Extracted data entries
↓

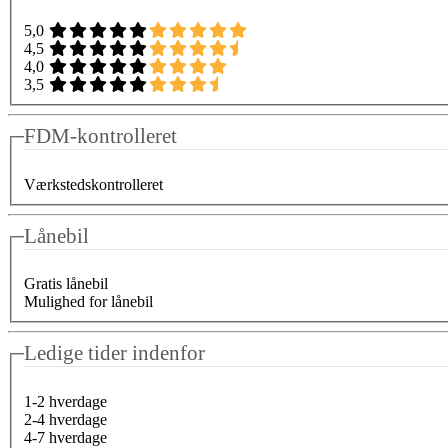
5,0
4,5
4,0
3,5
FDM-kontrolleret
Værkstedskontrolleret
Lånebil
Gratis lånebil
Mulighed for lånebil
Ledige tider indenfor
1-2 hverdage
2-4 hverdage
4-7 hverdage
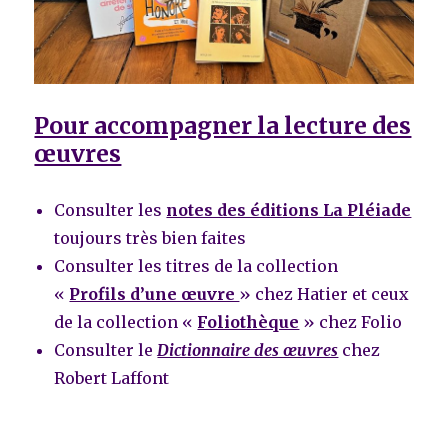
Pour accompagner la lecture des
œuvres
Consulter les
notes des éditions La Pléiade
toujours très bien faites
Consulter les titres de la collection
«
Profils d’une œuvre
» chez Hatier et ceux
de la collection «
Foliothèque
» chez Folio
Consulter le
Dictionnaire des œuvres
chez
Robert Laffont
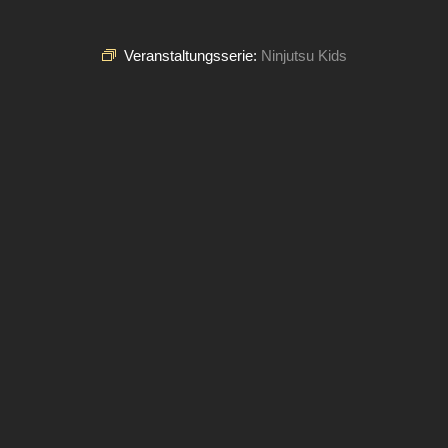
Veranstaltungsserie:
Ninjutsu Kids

↑

- [PROBLEM TO WORK ON]: Reproduce each line from the records that contains the word "collection".

- [SOLUTION TO THIS PROBLEM]:
Consulter les titres de la collection
de la collection «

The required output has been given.